Apertium-dixtools

From Apertium
Jump to navigation Jump to search

See also Crossdics


Download

$ svn co https://apertium.svn.sourceforge.net/svnroot/apertium/trunk/apertium-dixtools

Software prerequisites

You will need to install Ant and Java Development Kit 6 (JDK6)

$ sudo apt-get install ant sun-java6-jdk

Compiling

$ cd apertium-dixtools
$ ant jar

Note:

  • If you update from SVN its always a good idea to do 'ant clean' first.
  • 'ant jar' also attempts to do some testing of itself. This might fail, if someone made changes without ensuring that the tests runs. Just continue with installation and report the test failures to the list.

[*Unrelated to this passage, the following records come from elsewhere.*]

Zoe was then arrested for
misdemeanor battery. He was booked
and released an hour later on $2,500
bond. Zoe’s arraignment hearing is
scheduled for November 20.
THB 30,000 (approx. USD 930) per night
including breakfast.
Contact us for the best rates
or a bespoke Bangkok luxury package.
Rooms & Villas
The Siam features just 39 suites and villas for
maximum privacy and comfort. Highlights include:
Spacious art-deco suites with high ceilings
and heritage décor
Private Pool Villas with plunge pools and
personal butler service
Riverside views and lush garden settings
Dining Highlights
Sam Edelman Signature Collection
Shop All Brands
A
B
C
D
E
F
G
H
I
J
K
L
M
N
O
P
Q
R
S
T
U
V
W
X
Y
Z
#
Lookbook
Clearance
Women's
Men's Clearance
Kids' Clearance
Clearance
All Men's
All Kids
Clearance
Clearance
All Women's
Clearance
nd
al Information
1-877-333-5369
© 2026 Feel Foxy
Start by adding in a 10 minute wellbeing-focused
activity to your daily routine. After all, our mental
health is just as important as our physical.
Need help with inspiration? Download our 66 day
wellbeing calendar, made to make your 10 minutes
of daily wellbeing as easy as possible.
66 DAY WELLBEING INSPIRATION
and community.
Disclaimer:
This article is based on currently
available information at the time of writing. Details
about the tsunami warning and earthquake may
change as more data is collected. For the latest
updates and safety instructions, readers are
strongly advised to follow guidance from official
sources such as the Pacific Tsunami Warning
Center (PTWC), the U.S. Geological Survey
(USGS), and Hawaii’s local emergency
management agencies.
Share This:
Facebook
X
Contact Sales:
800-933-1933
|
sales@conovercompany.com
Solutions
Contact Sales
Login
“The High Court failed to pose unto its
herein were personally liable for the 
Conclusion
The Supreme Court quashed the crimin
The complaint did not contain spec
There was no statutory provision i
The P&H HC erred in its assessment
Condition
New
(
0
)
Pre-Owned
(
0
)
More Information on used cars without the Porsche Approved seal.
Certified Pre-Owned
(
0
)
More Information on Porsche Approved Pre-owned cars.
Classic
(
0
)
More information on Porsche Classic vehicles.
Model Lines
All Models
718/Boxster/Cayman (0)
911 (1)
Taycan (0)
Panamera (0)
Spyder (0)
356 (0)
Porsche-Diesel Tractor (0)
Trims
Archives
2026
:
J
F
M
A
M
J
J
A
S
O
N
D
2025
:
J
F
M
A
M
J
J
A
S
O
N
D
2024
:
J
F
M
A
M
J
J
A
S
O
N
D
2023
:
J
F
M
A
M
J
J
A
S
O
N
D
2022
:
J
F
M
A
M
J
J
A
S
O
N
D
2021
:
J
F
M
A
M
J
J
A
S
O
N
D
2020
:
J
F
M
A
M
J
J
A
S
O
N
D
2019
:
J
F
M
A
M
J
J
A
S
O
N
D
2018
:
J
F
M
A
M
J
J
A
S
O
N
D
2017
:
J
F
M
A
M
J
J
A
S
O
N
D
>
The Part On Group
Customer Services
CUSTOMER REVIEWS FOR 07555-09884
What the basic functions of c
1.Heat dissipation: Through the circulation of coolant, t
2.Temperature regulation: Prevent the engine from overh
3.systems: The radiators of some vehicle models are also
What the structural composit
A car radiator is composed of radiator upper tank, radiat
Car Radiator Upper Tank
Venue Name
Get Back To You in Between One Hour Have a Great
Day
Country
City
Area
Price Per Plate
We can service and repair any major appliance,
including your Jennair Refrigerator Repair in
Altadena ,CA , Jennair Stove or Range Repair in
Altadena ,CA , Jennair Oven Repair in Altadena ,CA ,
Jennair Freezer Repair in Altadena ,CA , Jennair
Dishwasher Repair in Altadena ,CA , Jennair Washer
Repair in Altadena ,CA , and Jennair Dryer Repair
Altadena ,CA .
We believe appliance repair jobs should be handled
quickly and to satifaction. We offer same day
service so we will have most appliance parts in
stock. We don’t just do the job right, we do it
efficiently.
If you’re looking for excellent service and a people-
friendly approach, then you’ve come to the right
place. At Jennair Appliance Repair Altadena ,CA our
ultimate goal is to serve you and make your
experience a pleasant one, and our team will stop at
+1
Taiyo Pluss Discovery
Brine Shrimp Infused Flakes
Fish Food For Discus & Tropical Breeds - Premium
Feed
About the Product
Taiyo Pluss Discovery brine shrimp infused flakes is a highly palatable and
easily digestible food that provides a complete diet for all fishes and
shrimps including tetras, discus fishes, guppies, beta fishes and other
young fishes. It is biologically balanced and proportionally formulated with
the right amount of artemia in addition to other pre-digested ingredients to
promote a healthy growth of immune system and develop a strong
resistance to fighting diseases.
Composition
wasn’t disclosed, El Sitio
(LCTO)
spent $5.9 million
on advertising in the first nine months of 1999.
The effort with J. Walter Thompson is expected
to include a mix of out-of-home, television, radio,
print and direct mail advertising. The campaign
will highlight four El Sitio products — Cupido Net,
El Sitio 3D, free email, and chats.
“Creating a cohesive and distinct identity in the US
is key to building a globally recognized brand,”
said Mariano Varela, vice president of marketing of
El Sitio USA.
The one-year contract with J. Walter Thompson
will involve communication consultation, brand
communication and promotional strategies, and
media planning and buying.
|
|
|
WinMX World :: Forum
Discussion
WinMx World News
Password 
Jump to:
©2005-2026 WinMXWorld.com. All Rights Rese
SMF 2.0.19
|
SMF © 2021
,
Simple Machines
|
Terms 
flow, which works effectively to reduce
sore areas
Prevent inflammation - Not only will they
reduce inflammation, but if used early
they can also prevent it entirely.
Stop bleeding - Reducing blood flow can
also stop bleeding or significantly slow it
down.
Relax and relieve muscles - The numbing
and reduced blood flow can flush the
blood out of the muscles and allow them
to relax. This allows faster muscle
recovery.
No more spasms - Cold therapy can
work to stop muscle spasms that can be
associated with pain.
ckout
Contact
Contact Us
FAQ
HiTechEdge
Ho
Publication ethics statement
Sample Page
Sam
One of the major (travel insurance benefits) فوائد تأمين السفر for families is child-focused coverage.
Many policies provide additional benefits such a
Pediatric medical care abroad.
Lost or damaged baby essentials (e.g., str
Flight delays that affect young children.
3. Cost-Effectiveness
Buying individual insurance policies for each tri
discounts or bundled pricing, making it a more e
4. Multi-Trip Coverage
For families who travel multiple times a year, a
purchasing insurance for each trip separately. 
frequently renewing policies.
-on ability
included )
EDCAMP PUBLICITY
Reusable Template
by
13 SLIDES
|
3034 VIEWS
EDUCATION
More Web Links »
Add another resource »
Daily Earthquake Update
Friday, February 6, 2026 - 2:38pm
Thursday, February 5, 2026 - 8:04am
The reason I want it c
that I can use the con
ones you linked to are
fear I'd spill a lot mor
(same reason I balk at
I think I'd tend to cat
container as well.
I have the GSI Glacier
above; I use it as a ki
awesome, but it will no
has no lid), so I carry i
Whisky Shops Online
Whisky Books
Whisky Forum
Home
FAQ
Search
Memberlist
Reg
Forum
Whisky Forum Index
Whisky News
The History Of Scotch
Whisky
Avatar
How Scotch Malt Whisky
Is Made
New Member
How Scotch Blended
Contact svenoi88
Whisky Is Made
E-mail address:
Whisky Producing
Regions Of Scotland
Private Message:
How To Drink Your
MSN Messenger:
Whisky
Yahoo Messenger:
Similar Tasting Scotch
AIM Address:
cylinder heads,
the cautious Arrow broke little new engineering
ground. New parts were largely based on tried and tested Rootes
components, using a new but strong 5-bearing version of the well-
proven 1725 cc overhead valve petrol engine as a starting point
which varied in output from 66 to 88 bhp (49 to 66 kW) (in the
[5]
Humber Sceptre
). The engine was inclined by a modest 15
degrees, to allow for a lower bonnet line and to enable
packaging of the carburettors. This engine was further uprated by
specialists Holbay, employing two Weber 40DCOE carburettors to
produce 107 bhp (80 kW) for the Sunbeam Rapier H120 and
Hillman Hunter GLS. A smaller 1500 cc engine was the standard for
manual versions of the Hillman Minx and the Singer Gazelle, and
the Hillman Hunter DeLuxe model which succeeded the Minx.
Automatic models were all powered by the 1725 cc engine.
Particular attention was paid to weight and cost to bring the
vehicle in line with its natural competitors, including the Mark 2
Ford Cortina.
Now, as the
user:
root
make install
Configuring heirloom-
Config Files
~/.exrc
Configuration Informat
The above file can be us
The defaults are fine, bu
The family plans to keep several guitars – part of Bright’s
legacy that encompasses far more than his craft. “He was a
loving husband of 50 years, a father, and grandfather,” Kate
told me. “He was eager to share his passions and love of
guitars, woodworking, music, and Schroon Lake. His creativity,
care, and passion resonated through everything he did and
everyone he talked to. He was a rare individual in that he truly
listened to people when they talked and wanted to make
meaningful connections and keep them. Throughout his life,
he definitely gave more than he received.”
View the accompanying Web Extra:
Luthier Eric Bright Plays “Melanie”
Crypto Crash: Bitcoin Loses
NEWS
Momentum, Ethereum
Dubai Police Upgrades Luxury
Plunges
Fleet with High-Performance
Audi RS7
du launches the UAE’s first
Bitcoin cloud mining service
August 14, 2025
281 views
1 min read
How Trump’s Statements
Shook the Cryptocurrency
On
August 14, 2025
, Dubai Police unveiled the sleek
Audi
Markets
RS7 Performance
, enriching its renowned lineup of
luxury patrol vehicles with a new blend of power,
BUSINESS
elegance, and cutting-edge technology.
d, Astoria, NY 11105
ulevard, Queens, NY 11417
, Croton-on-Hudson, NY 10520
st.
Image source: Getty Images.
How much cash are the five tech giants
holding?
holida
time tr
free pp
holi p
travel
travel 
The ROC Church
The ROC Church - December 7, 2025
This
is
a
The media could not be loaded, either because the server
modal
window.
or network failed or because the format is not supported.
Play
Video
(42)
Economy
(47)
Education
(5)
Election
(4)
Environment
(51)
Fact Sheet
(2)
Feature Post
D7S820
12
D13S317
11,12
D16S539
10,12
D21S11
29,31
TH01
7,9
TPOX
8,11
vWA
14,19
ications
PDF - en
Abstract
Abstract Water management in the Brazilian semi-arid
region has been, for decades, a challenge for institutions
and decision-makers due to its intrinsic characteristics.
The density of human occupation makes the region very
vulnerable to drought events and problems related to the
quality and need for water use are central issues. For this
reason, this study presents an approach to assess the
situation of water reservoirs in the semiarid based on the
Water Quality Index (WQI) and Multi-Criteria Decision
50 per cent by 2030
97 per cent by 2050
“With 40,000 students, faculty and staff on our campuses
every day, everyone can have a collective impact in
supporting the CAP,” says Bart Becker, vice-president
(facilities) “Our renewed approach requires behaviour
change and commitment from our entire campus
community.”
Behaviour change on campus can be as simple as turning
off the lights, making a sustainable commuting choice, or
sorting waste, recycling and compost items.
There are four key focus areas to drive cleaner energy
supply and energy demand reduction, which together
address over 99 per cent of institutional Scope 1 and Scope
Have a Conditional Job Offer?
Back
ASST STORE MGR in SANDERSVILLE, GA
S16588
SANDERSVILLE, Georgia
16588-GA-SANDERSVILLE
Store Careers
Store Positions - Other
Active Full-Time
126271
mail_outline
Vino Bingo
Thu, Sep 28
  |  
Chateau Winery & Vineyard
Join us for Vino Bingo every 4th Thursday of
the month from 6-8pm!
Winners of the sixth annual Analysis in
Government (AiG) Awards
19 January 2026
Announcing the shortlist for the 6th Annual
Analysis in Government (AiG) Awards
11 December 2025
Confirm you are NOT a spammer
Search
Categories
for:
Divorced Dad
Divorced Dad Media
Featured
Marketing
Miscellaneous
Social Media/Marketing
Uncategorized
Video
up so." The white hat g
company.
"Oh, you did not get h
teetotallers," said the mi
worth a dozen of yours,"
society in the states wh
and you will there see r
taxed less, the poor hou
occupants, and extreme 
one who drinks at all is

On a Mac, you can use the following command if you get an error about the J2SE platform not being set up in platform properties:

$ ant -Dplatforms.JDK_1.6.home=/usr jar

(if you want to put the full "/System/Library/Frameworks/JavaVM.framework/Versions/1.6.0/" (or whatever) path in there, first make a symlink from the .../1.6.0/Commands folder to .../1.6.0/bin, since ant expects javac to be in the bin-subdirectory of platforms...home)

Installing

$ sudo ant install


Notes for developers

Wishlist and notes for Apertium-dixtools

  • theres awful lot of code, much more than needed. another way of handling XML where you dont have to write classes (and formatting code!!) for each tag.
    • If you already have a XML schema (.xsd) for your XML file structure, JAXB (Java Api for XML Binding) might be your choice. You just run the .xsd through the JAXB compiler (xjc) and get a bunch of classes (yes, one class per tag/type, but you don't have to write them yourself). Then you use the JAXB marshaller to convert XML documents to object structures and vice versa (with optional validation support). The JAXB marshalling code is included in the Sun JRE since version 6, and the JAXB compiler is available under a dual GPL+CDDL license. I used JAXB a lot (both at work and for hobby projects) and I really like it. Of course, it is still your decision. --Mihi 19:18, 24 February 2009 (UTC)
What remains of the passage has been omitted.